Liberatasi dai lacci immaginari con cui prima si era legata le mani dietro la schiena, uscì dalla doccia e prese il telefono tutta gocciolante, selezionò una BIG capricciosa + Coca-Cola omaggio, premette il tasto verde per finalizzare l’acquisto e tac, ventuno minuti e la pizza sarebbe arrivata, non mangiava qualcosa di solido e che fosse diverso dal frullato di cavolfiore e Multicentrum da quasi tre anni, ma improvvisamente aveva fame, una fame incontenibile, andò in camera da letto per asciugarsi nell’accappatoio bianco a nido d’ape, e di fronte allo specchio, rannicchiata su una seggiola di paglia, percorse con la punta della lingua alcuni tratti di mappe stellari sulla gamba dalla tibia ancora intatta, ma suonarono al citofono del loft e dovette interrompere il rito.

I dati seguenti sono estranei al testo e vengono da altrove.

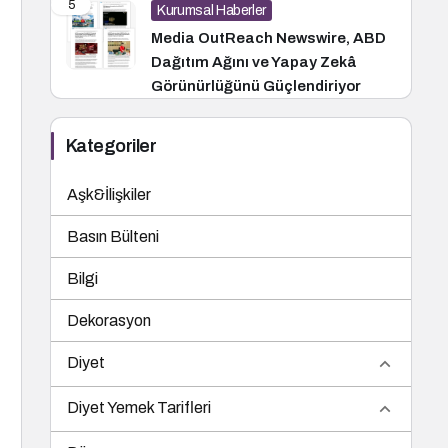
5
Kurumsal Haberler
Media OutReach Newswire, ABD
Dağıtım Ağını ve Yapay Zekâ
Görünürlüğünü Güçlendiriyor
Kategoriler
Aşk&İlişkiler
Basın Bülteni
Bilgi
Dekorasyon
Diyet
Diyet Yemek Tarifleri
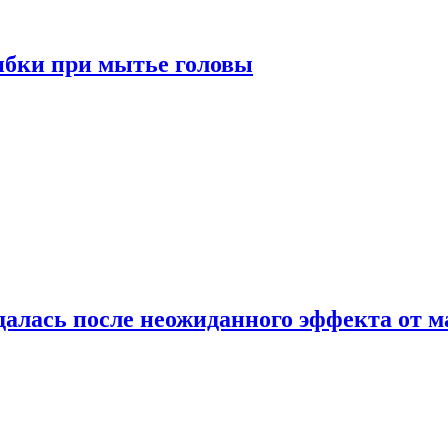
ибки при мытье головы
алась после неожиданного эффекта от м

Nel videocitofono un ragazzo col naso arrossato dal freddo, il casco della bicicletta a nolo ancora in testa e un enorme cubo verde con sopra scritto DELIVEROO in braccio, fissava la telecamera, lei alzò il ricevitore e gli chiese chi fosse, lui le rispose – secondo lei? – e lei disse che non voleva la pizza, che era stata una follia, che non era in grado di ingerire cibo solido, il solo pensiero la faceva stare male – mi dispiace, vuole che chiami un’ambulanza? – lei scoppiò a ridere e con un movimento meccanico strinse il bastone nero con la mano chiazzata di meteora – senta, qui mi sto congelando e non ho nessuna voglia di essere preso in giro, specialmente dopo l’attentato, roba da matti, apra questa porta e mi dia i soldi, se non ha fame la pizza può sempre buttarla via! – lei smise di ridere – quale attentato? – lui batté il piede per terra e sbuffando alzò gli occhi al cielo – al mercatino di Natale un terrorista ha fatto esplodere la stella di Betlemme, parecchi morti – lei si girò verso la TV e vide il suo micio, Belzebù giocava con il Post-it, una pallina di graffi davanti allo schermo in fiamme.